そもそもなぜ椎葉村なのか自分でもよく説明ができない。敢えて理由をつければずっと以前テレビでみた日本で唯一焼畑農業が残る村が残っているのかもしれない。
生れ在所も戦後の昭和二十年代は焼畑農業で飢えを凌(しの)いだと記憶する。山野の樹木を切り払って焼き、その草木の灰を肥料として唐イモ、ソバ、粟等を蒔き収穫するのである。自宅より標高の高い山での作業なのでずい分難儀であった。

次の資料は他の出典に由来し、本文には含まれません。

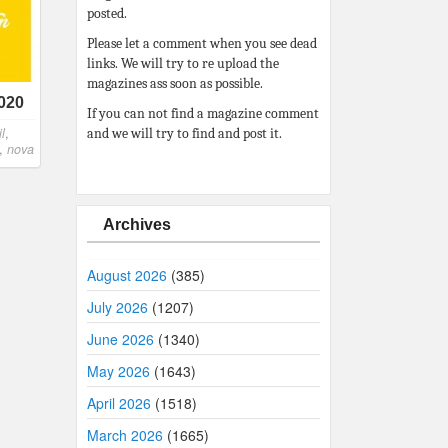
posted.
Please let a comment when you see dead
links. We will try to re upload the
magazines ass soon as possible.
2020
If you can not find a magazine comment
l
,
and we will try to find and post it.
,
nova
Archives
August 2026
(385)
July 2026
(1207)
June 2026
(1340)
May 2026
(1643)
April 2026
(1518)
March 2026
(1665)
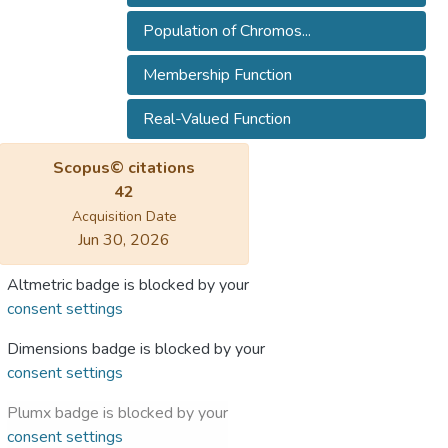
Population of Chromos...
Membership Function
Real-Valued Function
Scopus© citations
42
Acquisition Date
Jun 30, 2026
Altmetric badge is blocked by your
consent settings
Dimensions badge is blocked by your
consent settings
Plumx badge is blocked by your
consent settings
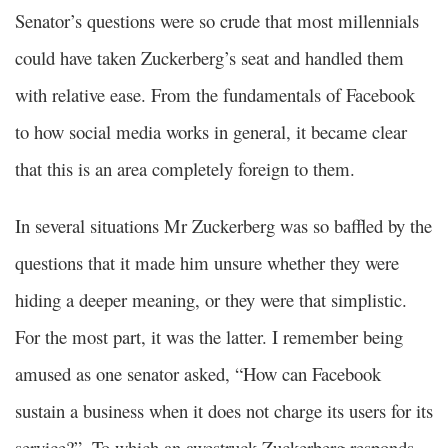
Senator’s questions were so crude that most millennials
could have taken Zuckerberg’s seat and handled them
with relative ease. From the fundamentals of Facebook
to how social media works in general, it became clear
that this is an area completely foreign to them.
In several situations Mr Zuckerberg was so baffled by the
questions that it made him unsure whether they were
hiding a deeper meaning, or they were that simplistic.
For the most part, it was the latter. I remember being
amused as one senator asked, “How can Facebook
sustain a business when it does not charge its users for its
service?”. To which an awestruck Zuckerberg responds,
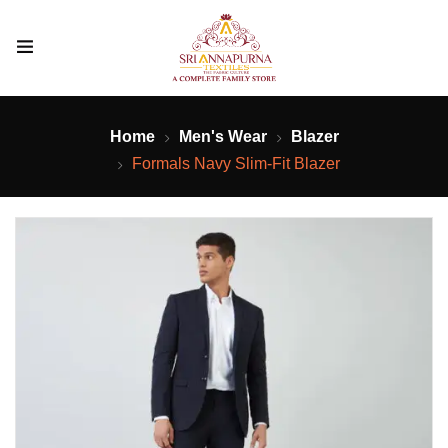
Home
Men's Wear
Blazer
Formals Navy Slim-Fit Blazer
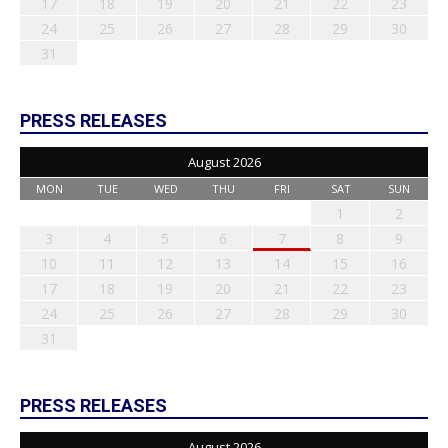
17
18
19
20
21
22
23
24
25
26
27
28
29
30
31
PRESS RELEASES
August 2026
MON
TUE
WED
THU
FRI
SAT
SUN
1
2
3
4
5
6
7
8
9
10
11
12
13
14
15
16
17
18
19
20
21
22
23
24
25
26
27
28
29
30
31
PRESS RELEASES
August 2026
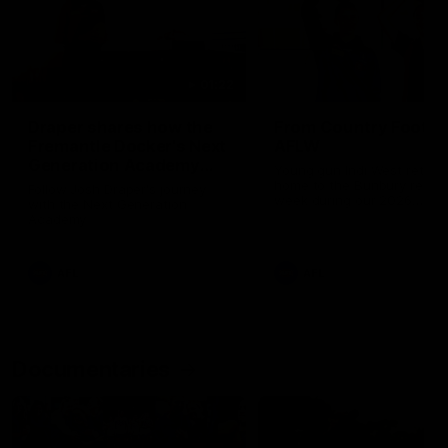
01:22
Draper shares how the
From Country Footy 
Fremantle Docker's Next
AFLW
Generation Academy
Young gun Indi West return
helped him reach his
home to the Bunbury region
Follow Josh Draper's journey
week during our 2026
AFL dream
with the Next Generation
Community Camp.
Academy
AFL
AFL
Documentaries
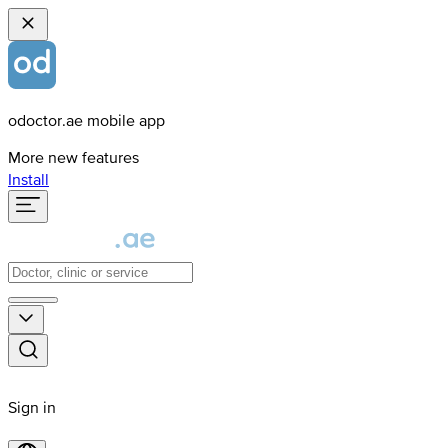
odoctor.ae mobile app
More new features
Install
Sign in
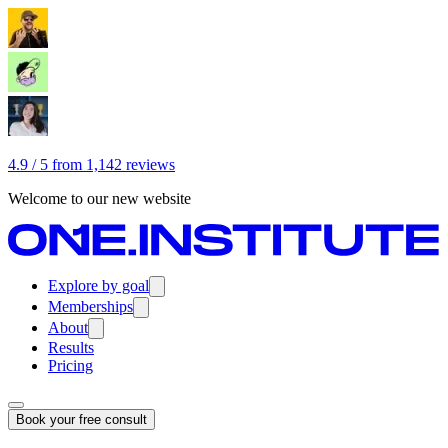
4.9 / 5 from 1,142 reviews
Welcome to our new website
Explore by goal
Memberships
About
Results
Pricing
Book your free consult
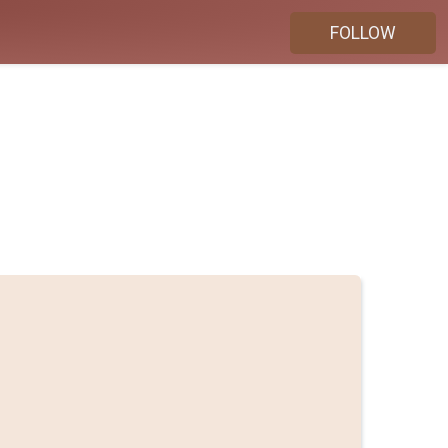
FOLLOW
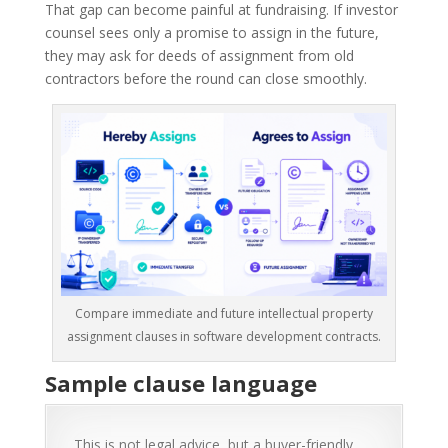
That gap can become painful at fundraising. If investor
counsel sees only a promise to assign in the future,
they may ask for deeds of assignment from old
contractors before the round can close smoothly.
Compare immediate and future intellectual property
assignment clauses in software development contracts.
Sample clause language
This is not legal advice, but a buyer-friendly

そんな椎葉村のどこが観たいのかと再度問われ、あてずっぽうに「椎葉ダム」「鶴富屋敷」等を並べた。問うた人があのあたりだと「百済の里」もあるなと言う。
出かける前々日に家内へメールが届き今回は「牧水生家」「百済の里」「鶴富屋敷」「通潤橋」を見学しましょうと書かれてあったらしい。
それを声高に読みながら「まきみずさんて誰?」と聞いた。それって「ぼくすいさんじやない」と答えるのにほんの少し時間がかかった。
後日訪ねてきた助産師の麦田さんがこの話を聞いて「私もまきみずさんの口だ!」と笑った。
若山牧水の生家を訪ねるとなって手元にある一冊の本を思い出した。二〇一〇年出版の「ぼく、牧水!」(角川書店)で俳優の堺雅人と歌人伊藤一彦の対談集である。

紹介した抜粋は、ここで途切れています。